Of course the machinations of Paul and Clément are eventually turned against them by Emily and Charlotte on the night of the performance. Instead of closing the door on the past and claiming control of fate, Paul and Clément are forced to relive their failures and traumas before the critical gaze of the public. In terms of narrative trajectory Rivette draws on those features that made Céline et Julie vont en bateau (1974) and Duelle (1976) such critical successes. The major difference here is that, despite the presence of a supernatural power, L’Amour par terre is a far less metaphorical presentation of these themes of performance, perception and reality. Aesthetically, this links L’Amour par terre more closely with Out 1: Noli Me Tangere (1971) and Le Pont du Nord (1981).

The supernatural element of L’Amour par terre comes from Paul who, when caught in feelings of desire, broadcasts visions of the future into the minds of his would be lovers. These reflections becomes visual manifestations of the conceptual subtext of the film. As Charlotte and Emily lose themselves they see these visions the way that the theater audience and the film audience see them. This closes the circuit between performer and spectator in a kind of loop; a post-modernist strategy that Rivette perfected in Céline et Julie vont en bateau.

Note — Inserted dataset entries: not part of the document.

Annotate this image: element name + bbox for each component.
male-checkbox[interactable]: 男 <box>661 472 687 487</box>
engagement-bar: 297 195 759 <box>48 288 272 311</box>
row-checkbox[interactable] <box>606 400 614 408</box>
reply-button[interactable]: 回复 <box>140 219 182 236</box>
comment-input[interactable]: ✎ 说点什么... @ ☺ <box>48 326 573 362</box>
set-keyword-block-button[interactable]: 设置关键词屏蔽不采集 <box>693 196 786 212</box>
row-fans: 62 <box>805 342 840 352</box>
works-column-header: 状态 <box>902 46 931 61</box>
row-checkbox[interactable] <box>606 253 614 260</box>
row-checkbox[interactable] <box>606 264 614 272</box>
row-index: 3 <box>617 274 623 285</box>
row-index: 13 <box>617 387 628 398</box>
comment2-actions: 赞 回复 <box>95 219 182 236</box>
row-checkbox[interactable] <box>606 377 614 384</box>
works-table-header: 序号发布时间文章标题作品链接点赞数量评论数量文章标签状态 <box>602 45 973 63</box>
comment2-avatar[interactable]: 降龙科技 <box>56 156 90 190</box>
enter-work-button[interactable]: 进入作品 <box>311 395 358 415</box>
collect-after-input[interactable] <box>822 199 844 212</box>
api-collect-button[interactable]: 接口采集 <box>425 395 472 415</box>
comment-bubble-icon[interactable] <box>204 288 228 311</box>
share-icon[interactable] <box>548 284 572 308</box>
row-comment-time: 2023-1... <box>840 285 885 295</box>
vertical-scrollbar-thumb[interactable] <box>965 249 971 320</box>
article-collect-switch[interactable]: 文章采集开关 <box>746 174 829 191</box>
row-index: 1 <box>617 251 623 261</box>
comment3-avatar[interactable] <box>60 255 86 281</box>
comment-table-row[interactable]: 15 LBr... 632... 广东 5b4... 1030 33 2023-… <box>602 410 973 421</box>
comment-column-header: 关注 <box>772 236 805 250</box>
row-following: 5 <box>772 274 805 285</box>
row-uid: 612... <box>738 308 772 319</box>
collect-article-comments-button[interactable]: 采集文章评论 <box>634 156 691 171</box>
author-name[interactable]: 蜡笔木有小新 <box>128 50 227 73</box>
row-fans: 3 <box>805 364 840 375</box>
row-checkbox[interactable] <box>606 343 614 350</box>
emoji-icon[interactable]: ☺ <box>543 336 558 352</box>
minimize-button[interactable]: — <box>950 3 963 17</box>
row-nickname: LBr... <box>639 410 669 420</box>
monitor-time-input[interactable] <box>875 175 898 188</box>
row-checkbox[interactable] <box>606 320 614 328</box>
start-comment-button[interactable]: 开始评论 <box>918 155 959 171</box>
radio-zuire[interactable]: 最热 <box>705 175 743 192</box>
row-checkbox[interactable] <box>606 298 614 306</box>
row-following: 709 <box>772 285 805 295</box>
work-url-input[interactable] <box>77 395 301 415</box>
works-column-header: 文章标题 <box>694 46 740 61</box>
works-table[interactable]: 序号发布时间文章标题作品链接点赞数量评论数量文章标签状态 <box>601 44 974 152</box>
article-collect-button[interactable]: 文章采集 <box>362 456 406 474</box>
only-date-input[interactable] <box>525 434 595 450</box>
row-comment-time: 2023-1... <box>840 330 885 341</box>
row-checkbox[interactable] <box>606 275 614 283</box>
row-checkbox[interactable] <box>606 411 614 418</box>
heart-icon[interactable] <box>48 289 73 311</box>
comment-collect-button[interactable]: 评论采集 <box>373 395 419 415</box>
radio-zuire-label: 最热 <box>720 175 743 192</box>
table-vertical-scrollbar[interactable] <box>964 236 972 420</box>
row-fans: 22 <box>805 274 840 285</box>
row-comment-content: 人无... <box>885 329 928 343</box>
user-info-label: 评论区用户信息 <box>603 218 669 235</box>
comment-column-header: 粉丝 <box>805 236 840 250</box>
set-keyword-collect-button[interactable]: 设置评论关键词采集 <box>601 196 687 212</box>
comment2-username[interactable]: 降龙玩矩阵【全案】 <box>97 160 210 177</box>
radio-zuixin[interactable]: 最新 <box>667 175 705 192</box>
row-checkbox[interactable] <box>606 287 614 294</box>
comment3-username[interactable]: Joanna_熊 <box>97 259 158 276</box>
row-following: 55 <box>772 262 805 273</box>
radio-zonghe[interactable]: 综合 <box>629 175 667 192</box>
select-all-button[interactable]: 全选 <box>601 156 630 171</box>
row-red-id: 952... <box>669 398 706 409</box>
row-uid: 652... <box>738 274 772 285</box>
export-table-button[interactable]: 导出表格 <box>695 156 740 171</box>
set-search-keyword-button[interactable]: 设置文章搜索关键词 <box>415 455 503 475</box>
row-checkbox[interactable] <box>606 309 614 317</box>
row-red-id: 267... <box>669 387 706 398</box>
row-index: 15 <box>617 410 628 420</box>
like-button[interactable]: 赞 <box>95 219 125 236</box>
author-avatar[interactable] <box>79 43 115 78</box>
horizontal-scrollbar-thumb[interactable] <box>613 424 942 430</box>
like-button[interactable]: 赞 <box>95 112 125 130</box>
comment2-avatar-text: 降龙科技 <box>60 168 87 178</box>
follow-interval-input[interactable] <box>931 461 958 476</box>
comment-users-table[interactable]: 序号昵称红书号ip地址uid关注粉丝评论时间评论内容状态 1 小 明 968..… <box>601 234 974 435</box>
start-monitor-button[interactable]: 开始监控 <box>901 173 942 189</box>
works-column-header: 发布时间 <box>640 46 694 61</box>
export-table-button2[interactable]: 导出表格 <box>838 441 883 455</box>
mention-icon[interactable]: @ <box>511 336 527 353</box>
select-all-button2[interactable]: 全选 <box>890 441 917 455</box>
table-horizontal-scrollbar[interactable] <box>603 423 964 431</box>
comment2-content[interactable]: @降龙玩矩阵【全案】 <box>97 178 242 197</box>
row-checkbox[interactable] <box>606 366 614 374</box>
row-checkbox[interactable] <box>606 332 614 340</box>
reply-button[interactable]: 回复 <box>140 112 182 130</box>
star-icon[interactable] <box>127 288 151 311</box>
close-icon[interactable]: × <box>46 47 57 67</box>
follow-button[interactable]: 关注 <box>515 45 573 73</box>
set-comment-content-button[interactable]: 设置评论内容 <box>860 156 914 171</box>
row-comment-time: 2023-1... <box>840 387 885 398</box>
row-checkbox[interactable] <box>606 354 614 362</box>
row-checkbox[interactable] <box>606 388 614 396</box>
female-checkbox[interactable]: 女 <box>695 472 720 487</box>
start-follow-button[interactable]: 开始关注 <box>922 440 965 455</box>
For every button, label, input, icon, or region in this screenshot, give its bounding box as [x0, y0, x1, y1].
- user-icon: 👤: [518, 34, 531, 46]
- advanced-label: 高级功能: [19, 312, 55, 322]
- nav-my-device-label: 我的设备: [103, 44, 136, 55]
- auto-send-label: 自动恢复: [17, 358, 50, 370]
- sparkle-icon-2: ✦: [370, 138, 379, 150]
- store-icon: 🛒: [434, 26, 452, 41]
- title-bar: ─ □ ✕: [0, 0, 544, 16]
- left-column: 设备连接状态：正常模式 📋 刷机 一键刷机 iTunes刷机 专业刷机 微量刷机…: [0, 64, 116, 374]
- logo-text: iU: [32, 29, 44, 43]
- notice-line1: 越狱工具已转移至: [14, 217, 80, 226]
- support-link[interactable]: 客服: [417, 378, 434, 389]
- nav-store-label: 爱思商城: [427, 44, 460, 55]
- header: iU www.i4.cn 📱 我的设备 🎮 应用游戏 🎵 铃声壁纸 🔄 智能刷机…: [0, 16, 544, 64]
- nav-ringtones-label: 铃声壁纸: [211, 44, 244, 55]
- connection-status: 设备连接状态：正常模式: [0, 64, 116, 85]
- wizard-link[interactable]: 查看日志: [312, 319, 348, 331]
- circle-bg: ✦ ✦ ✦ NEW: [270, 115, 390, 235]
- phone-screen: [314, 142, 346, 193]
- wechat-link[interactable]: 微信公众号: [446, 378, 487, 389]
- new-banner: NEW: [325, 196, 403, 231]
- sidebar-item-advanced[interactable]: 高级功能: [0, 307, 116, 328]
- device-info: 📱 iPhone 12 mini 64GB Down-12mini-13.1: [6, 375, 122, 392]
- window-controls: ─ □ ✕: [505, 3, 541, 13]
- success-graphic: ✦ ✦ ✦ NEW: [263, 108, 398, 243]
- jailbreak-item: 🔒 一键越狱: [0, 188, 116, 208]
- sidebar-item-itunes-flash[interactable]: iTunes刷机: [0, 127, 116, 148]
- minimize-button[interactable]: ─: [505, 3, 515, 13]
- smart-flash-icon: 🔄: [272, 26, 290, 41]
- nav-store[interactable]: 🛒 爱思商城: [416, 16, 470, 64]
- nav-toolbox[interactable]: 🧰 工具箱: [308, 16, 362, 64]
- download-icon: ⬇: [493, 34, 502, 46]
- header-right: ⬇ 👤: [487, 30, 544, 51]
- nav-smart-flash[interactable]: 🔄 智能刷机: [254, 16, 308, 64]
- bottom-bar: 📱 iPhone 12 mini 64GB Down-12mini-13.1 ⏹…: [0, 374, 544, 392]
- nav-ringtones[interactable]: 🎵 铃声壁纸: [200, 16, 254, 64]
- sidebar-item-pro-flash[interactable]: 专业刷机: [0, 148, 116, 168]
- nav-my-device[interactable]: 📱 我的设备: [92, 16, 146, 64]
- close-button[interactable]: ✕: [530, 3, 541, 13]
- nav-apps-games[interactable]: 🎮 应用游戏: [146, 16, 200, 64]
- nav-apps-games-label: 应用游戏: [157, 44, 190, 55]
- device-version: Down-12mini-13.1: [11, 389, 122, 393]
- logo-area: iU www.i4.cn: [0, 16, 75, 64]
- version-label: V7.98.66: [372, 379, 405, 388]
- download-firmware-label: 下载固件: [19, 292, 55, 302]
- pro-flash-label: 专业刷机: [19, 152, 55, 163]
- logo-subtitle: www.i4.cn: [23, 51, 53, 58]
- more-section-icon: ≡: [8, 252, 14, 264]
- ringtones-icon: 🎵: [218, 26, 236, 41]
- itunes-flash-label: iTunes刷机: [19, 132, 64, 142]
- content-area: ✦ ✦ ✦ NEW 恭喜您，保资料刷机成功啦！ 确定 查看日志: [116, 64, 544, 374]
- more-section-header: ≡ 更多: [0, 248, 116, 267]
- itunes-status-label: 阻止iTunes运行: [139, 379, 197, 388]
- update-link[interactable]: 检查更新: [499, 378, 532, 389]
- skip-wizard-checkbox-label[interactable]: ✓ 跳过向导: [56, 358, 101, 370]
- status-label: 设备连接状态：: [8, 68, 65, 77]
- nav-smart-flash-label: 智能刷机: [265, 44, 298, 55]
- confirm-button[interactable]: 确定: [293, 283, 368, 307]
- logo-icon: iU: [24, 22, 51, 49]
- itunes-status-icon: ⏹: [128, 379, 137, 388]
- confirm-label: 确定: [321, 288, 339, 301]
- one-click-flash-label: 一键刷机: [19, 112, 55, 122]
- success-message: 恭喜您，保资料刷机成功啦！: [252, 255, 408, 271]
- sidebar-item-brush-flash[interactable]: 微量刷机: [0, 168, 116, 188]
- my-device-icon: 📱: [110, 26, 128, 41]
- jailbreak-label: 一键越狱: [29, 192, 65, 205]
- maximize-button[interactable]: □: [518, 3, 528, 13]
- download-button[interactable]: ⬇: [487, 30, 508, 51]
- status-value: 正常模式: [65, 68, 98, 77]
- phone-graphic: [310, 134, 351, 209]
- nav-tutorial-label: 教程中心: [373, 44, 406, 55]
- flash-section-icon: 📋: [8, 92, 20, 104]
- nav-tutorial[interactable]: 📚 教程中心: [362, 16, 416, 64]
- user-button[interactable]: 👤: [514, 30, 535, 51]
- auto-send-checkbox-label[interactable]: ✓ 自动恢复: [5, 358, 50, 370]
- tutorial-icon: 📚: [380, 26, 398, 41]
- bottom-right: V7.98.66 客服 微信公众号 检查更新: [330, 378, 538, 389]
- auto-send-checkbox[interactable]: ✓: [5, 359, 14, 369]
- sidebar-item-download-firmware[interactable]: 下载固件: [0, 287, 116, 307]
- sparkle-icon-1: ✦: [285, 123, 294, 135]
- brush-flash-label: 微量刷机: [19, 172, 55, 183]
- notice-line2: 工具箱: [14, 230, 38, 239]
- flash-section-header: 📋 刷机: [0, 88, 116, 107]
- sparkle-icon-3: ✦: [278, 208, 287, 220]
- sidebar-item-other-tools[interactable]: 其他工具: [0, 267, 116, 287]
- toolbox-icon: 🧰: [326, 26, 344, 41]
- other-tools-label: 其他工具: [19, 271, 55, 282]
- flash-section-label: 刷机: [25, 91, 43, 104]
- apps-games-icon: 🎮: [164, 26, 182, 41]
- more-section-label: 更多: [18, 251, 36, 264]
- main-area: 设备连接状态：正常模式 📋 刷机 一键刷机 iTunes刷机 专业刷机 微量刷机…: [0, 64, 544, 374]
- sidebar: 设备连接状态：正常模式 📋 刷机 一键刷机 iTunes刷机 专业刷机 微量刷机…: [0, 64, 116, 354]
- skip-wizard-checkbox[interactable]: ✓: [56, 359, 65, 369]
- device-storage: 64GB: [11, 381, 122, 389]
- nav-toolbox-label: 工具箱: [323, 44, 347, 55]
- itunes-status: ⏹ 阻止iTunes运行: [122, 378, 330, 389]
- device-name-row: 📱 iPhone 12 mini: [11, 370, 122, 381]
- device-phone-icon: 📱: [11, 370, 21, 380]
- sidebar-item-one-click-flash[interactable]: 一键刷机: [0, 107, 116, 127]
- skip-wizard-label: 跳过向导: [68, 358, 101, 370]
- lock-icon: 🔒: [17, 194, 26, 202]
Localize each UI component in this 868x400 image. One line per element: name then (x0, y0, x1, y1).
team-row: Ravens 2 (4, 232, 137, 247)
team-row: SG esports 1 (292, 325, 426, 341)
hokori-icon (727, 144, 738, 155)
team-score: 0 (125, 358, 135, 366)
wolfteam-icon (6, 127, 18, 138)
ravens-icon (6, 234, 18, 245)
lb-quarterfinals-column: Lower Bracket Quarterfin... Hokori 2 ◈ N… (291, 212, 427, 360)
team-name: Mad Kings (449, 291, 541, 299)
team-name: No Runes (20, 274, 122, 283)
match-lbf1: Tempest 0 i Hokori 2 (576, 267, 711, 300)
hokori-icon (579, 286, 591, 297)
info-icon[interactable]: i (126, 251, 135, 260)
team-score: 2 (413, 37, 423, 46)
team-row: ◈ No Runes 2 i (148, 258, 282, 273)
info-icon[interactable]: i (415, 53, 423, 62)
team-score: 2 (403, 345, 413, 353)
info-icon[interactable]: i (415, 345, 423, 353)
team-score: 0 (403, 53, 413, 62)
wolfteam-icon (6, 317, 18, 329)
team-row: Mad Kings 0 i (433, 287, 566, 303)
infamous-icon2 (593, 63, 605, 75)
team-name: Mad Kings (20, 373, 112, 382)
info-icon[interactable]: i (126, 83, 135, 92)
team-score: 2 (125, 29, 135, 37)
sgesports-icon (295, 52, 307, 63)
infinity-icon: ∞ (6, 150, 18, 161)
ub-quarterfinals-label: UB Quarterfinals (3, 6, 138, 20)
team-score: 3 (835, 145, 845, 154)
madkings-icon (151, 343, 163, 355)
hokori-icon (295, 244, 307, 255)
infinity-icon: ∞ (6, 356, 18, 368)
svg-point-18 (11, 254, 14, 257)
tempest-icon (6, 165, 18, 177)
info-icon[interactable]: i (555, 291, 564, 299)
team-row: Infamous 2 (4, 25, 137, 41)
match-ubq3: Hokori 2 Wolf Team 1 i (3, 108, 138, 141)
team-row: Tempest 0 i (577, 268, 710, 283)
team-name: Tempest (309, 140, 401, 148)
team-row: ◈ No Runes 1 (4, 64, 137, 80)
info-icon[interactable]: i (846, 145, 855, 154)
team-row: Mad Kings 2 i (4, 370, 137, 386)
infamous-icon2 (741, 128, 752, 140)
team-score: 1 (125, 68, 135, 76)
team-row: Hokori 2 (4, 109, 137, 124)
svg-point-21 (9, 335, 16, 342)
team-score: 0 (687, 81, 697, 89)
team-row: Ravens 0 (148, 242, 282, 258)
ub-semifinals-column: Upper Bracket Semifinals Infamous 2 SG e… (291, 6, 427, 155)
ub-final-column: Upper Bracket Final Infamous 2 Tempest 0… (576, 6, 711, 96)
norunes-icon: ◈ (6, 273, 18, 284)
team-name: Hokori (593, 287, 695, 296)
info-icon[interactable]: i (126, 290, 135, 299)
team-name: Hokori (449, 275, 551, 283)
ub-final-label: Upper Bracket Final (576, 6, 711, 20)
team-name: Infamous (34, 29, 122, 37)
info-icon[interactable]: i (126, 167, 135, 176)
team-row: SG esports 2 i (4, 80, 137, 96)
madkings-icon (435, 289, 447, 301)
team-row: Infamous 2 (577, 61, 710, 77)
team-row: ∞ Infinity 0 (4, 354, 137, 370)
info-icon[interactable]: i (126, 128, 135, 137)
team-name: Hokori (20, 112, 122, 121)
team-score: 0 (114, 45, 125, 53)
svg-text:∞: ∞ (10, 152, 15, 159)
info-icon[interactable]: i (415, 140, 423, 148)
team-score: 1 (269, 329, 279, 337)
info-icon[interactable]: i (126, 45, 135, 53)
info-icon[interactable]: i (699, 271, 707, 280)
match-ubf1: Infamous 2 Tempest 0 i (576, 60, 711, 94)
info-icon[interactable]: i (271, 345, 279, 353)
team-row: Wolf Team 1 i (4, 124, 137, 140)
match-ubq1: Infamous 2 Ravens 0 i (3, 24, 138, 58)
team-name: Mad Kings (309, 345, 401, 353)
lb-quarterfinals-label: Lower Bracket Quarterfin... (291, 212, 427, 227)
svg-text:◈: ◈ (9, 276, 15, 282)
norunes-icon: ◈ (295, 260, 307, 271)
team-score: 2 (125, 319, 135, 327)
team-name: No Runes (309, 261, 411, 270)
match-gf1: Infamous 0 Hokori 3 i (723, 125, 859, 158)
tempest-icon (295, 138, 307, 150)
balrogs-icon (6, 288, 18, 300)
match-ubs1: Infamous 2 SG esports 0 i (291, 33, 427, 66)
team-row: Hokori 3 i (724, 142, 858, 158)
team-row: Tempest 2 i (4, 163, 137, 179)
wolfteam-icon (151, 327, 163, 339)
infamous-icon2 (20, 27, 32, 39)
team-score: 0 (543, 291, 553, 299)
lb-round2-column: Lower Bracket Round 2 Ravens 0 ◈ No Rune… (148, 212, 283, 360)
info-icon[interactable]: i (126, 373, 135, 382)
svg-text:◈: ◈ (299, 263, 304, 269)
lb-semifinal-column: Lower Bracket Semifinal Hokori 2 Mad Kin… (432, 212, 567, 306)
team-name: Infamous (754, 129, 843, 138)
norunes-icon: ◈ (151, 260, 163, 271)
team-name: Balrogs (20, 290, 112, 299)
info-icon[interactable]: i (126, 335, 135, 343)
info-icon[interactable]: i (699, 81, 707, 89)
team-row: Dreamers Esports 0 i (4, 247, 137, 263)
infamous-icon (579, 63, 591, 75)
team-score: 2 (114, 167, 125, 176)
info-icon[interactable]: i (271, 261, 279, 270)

These projected images are rendered with stark lighting that evokes a theatricality that is intentionally absent elsewhere in L’Amour par terre.

Instead of the “movie within a movie” trope Rivette offers the viewers something more complex. Paul’s broadcasts could better be described as “movies within the mind within the play within the movie”. Not only does this suggest Rivette’s core belief that the cinema is the imagination externalized and made accessible, but it also suggests that collective imagining is the genesis of cinema. Rivette’s methodology as a filmmaker post-La Religieuse (1966) is one of extreme collaboration where entire movies are born out of extensive improvisations with actors that are then parceled off and organized into a script that in turn is often written by more than two persons. Rivette, like John Cassavetes, reconfigured the entire process of picture making around this concept of community.

So it should be no surprise that the antagonists of L’Amour par terre are tyrannical directors that represent traditional auteurist value systems. These systems, through their discourse in the fifties, sixties, seventies, and eighties preserved the oppressive politics of a patriarchal society predicated on the assumption that one masculine figure shall lead. Rivette’s films, which often feature male antagonists and female protagonists, attempt to reclaim this despot laden film culture for democracy and equality. While not always successful, Rivette’s attempts at this form of radicalism are always interesting and entirely sincere.